If taking over the branch manager’s position in Death Valley doesn’t seem like a promotion, an employee’s next move could be taking the boss to court.

Although such situations are more myth than fact, there are instances where employers go to extremes in hopes of getting a particular employee to quit rather than firing them, therefore avoiding unemployment costs.

Fayetteville lawyer Shawn Daniels of the firm Kincaid Horne & Daniels said forcing someone out by drastically changing their former working conditions can have serious repercussions.

He represented a woman in Oklahoma who had her “very nice” office taken away and was promptly moved to a corner office by the company’s steam room.

“If someone were to ask me as an employer, I would sure advise them not to make a dramatic change with an employee,” Daniels said. “A lot of employers have the idea that they can turn the heat up and [the employee] will just quit. Man, that can blow up in their face.”

David Wall, a lawyer for Bassett Law Firm in Fayetteville, said “constructive discharge” is basically making an employee’s life “a living hell.”

“You can bring a lawsuit, but it’s difficult to prove,” Wall said. “Most times the employer is smart enough to put you in a legitimate position. For instance, a law firm is not going to have a lawyer in charge of cleaning toilets.”

Documenting problems with an employee is a must. But Daniels said he has seen cases where documentation has also “blown up” in an employer’s face. Wall said the personnel file must contain the right documentation.

“If the reason for all of this happening is for poor performance at work you don’t want job reviews on that [employee] that are great,” Wall said.

Daniels added that if an employee is chronically late and that was the reason for the switch in job description, the employer should err on the side of keeping good records.

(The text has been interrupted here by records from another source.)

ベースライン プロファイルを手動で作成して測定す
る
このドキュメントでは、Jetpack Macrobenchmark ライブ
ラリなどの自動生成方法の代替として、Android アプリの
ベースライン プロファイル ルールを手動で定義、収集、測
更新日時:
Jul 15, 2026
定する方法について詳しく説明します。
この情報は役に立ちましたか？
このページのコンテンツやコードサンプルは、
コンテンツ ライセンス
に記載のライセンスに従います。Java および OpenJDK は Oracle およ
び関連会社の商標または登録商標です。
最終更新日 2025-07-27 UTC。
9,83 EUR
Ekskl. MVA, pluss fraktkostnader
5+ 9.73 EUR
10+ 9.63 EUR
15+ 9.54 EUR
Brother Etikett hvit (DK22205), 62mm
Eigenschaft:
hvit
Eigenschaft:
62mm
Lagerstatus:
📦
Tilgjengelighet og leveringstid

Unless specified in a pre-signed contract, there is nothing prohibiting an employer from changing an employee’s job description. The problem comes when that employee turns it into a discrimination case.

If a female or minority employee has been switched to a less desirable job, the situation could become more flammable.

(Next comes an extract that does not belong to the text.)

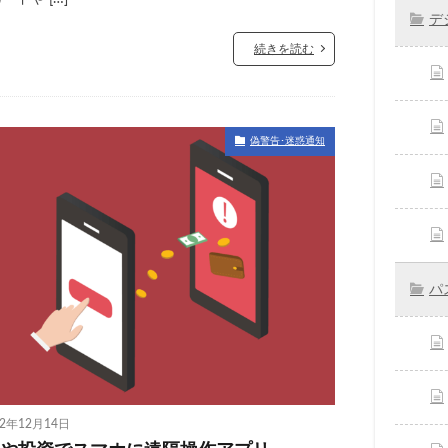
デ
続きを読む
偽警告･迷惑通知
パ
22年12月14日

“Here’s why I could see where someone could say that would be discrimination,” Daniels said.

“The transfer itself is nothing technically wrong. Where you get exposed as an employer is if you make a radical change. The buzz word in a federal civil law case is ‘adverse employment action.’ If you switch someone from job one to job two and there is no real substantial difference, then an employee is required to prove in court that there was some adverse employment action against [them]. You can defend yourself on that. But when you switch say someone in management to a lower, hourly job on the line, now there is clearly adverse employment action.”

Daniels said such radical switches are not recommended, even if the firm can show legitimate financial reasoning.

Daniels said the “Siberian treatment” has not been prevalent in Northwest Arkansas, but as the workforce population continues to grow, there will likely be more cases.

“Whistle blowers” has become a buzz word in the last year as employees of Enron, Worldcom and even the Federal Bureau of Investigations laid their jobs on the line by telling of faults within their company’s walls.

Peter W. Lilienthal of The Corporate Board Journal said many employees are worried about whistle blowing resulting in “being fired or sent to the corporate equivalent of Siberia.” He noted that even United States Attorney General John Ashcroft had waffled on assurances that there would be no retaliation against FBI Agent Colleen Rowley.

Rowley told a Senate panel last June that “ever-growing bureaucracy” at the bureau’s headquarters hurt the ability of field agents to investigate terrorism.